**Work required**
The response must be made up of the lines in the entries below that contain "jouw".

**Records to use**
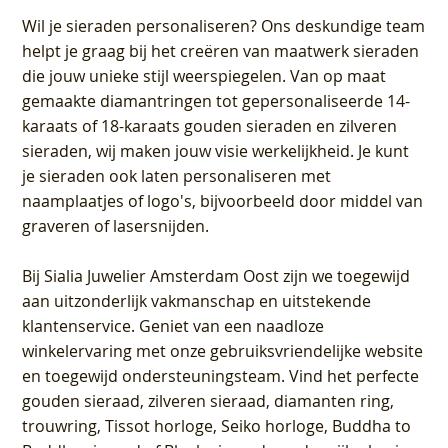
Wil je sieraden personaliseren
? Ons deskundige team
helpt je graag bij het creëren van maatwerk sieraden
die jouw unieke stijl weerspiegelen. Van op maat
gemaakte diamantringen tot gepersonaliseerde 14-
karaats of 18-karaats gouden sieraden en zilveren
sieraden, wij maken jouw visie werkelijkheid. Je kunt
je sieraden ook laten personaliseren met
naamplaatjes of logo's, bijvoorbeeld door middel van
graveren
of lasersnijden.
Bij
Sialia Juwelier Amsterdam Oost
zijn we toegewijd
aan uitzonderlijk vakmanschap en uitstekende
klantenservice
. Geniet van een naadloze
winkelervaring met onze gebruiksvriendelijke website
en toegewijd ondersteuningsteam. Vind het perfecte
gouden sieraad, zilveren sieraad, diamanten ring,
trouwring, Tissot horloge, Seiko horloge, Buddha to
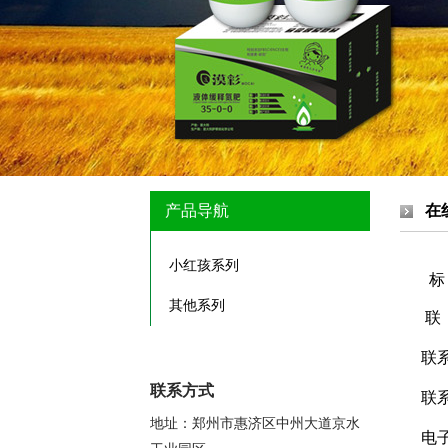
产品导航
在
小红孩系列
标
其他系列
联
联
联系方式
联
地址：郑州市惠济区中州大道京水
电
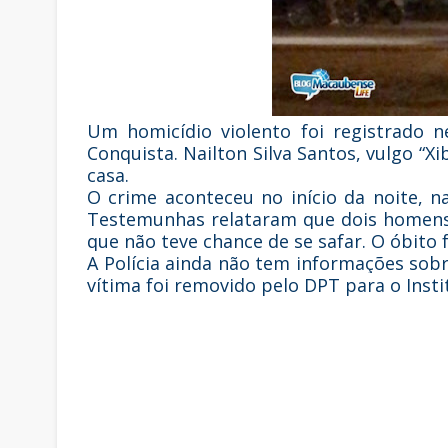
Um homicídio violento foi registrado ne
Conquista. Nailton Silva Santos, vulgo “Xi
casa.
O crime aconteceu no início da noite, na
Testemunhas relataram que dois homens
que não teve chance de se safar. O óbito 
A Polícia ainda não tem informações sob
vítima foi removido pelo DPT para o Insti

**Solved problem**
die jouw unieke stijl weerspiegelen. Van op maat
sieraden, wij maken jouw visie werkelijkheid. Je kunt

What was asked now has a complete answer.